You want me to hate myself for

The crime of existing. You

Want me to apologise for the

Crimes of your ancestors. 

I'm a betrayal; an indictment of your

White Guilt

I'm your scapegoat

How dare I refuse to comply? 

Thursday, November 02, 2023

02.11.2023

Thursdays are bad. 

It's on Thursdays, I do my shot, so it's like I get PMDD every week, which is particularly strong on Thursdays. 

This particular Thursday marks one year since my partner passed, and is two days before what would have been our 19th anniversary.  

On this particular Thursday, 1,538 beloved members of my family have been murdered since 7 October, and so much of the world doesn't seem to care at all.  

On this particular Saturday, I've received my third Facebook restriction for talking about this fact.

On this particular Thursday, I'm tired.  

On this particular Thursday, I badly want to rest.  

On this particular Thursday, I went and took inventory of the pills I've squirreled away, or rather, I held the amber, plastic bottles in my hand and read their labels; my late father's Oxycodone, and my own amassed fortune of Alprazolam. It was comforting, but

On this particular Thursday, I quickly put them away, lest I forget to resist my own hand.  

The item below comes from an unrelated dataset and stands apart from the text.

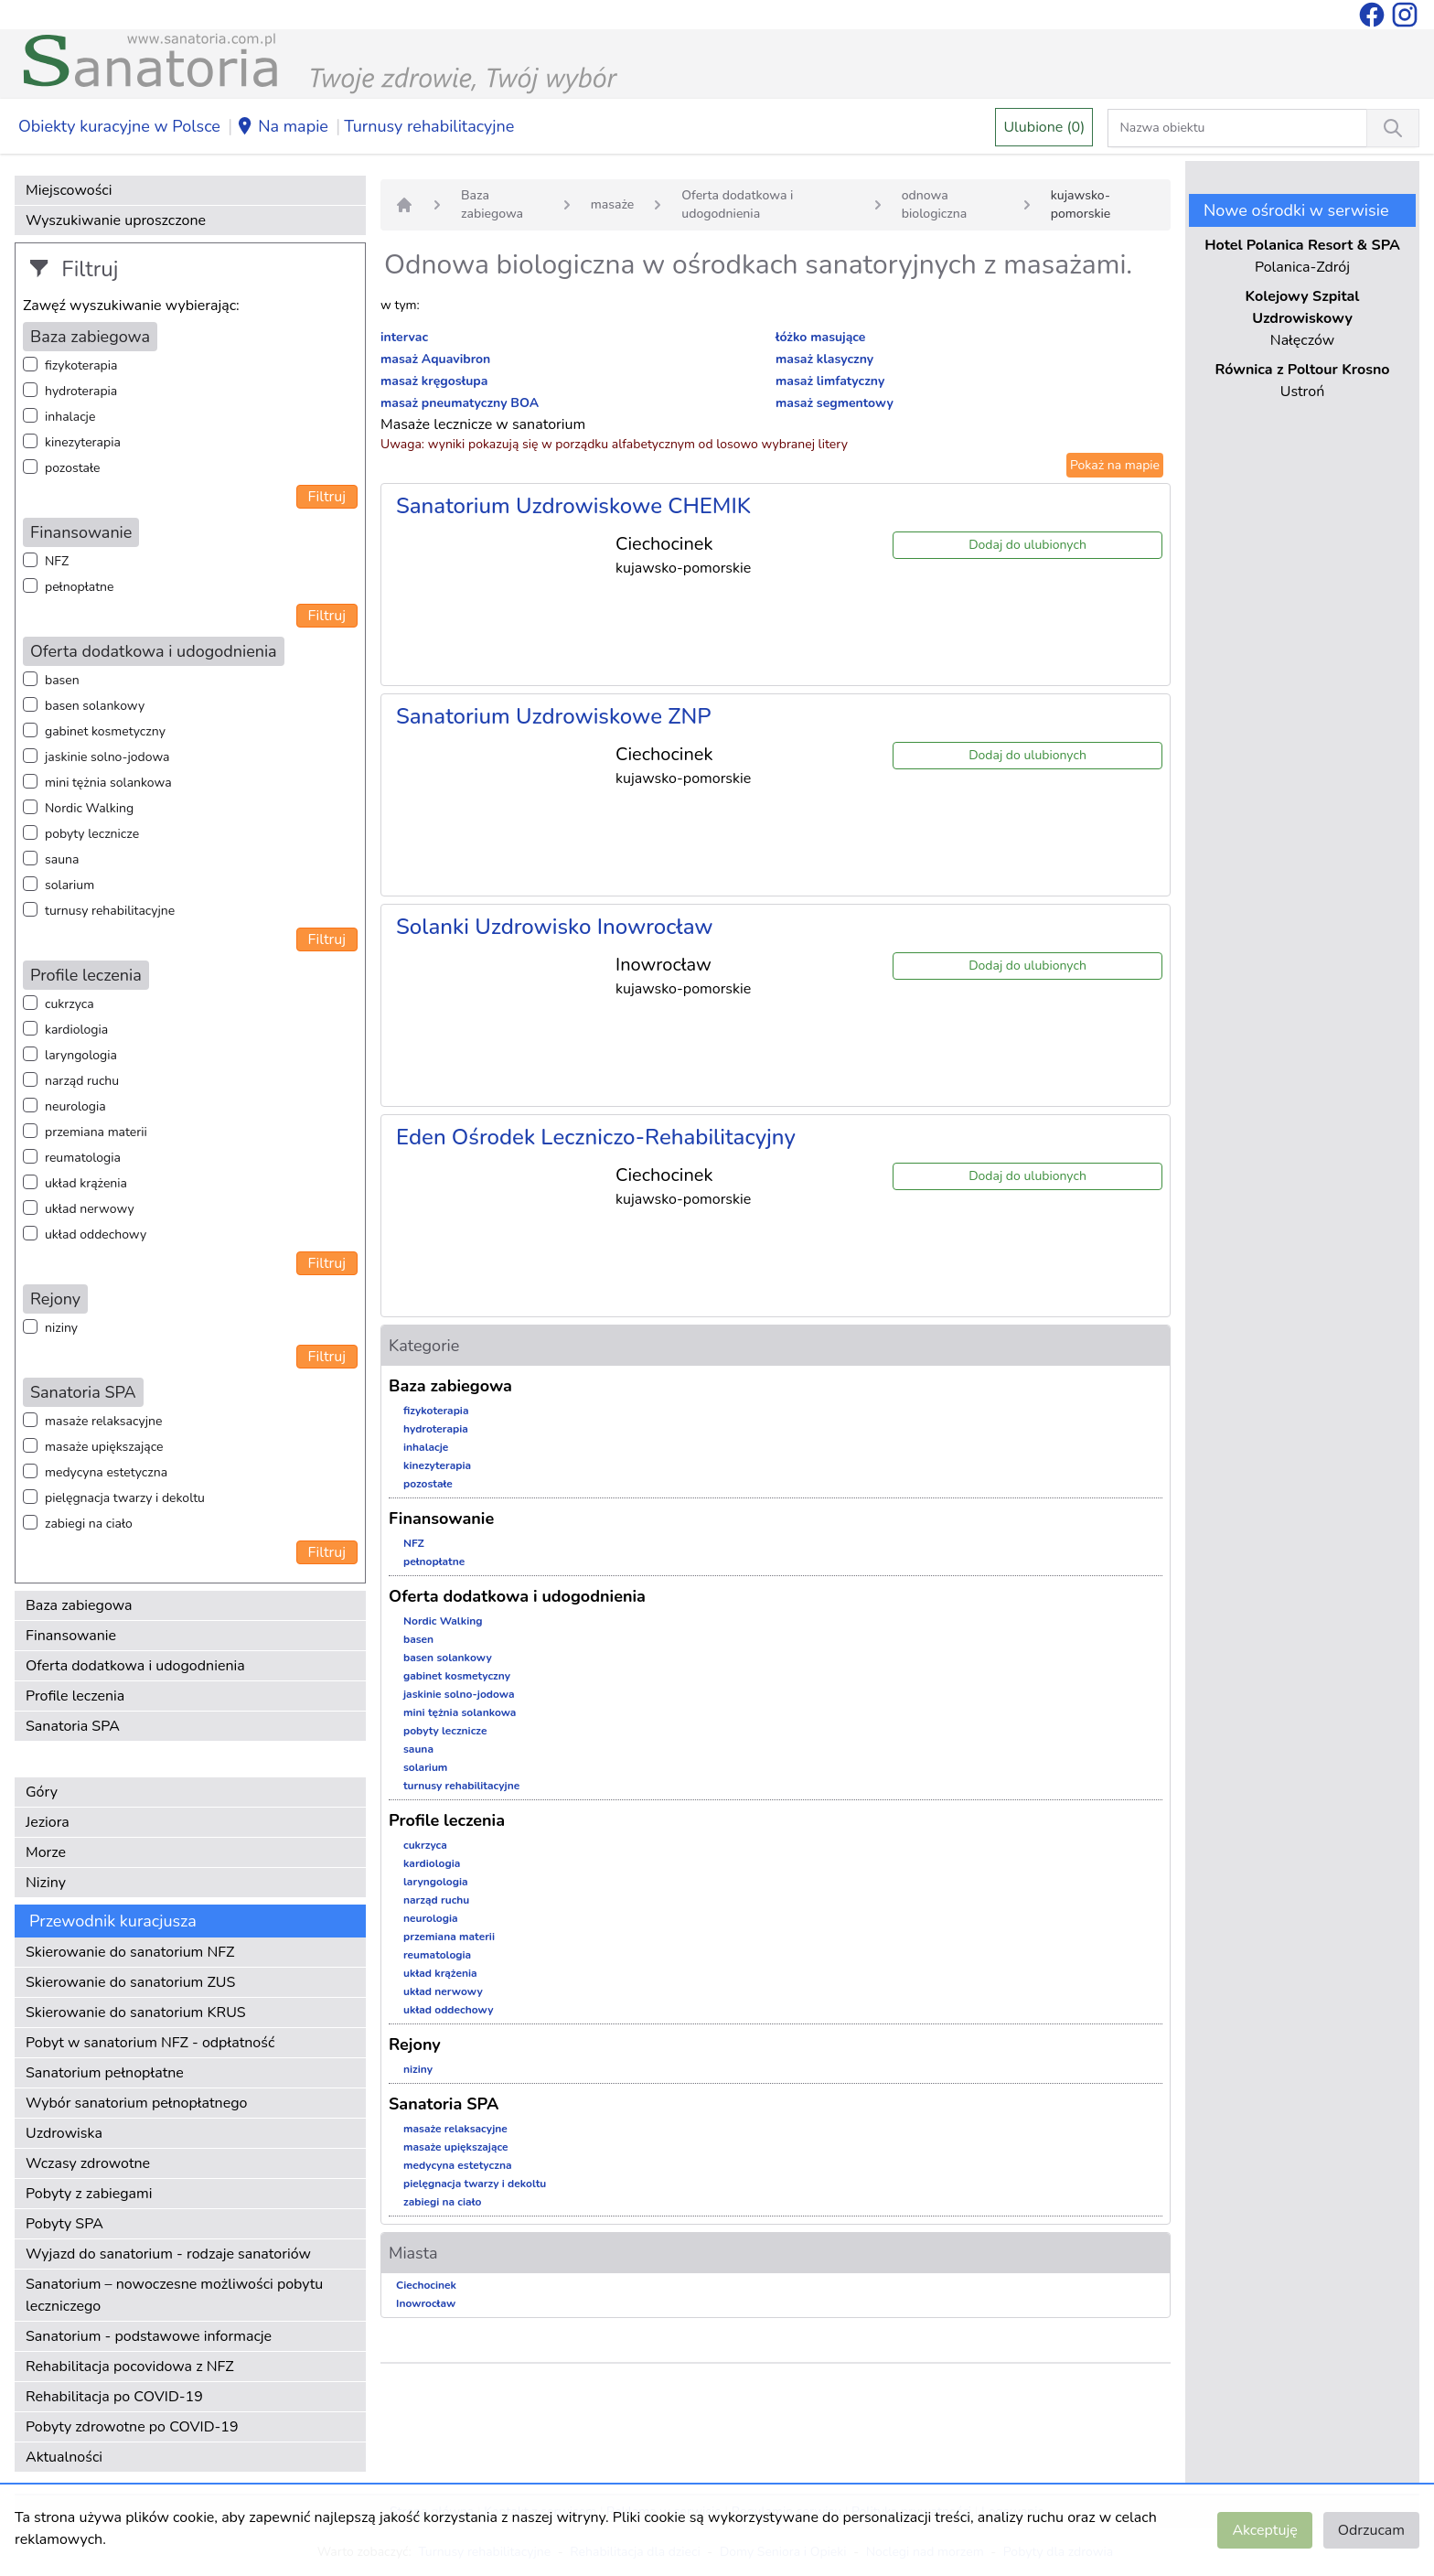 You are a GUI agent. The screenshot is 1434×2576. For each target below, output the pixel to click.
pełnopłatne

On this particular Thursday, I'd promised myself I'd do the dishes piling up in the sink, make the bed, and put away the laundry, so that I could get to the rest of the laundry that I desperately need to do,  but I've done none of this. 

Instead

On this particular Thursday, I'm going back to bed.  

Maybe sleep will- at least for a few hours, calm this empty ache that's for so long been eating me like a cancer.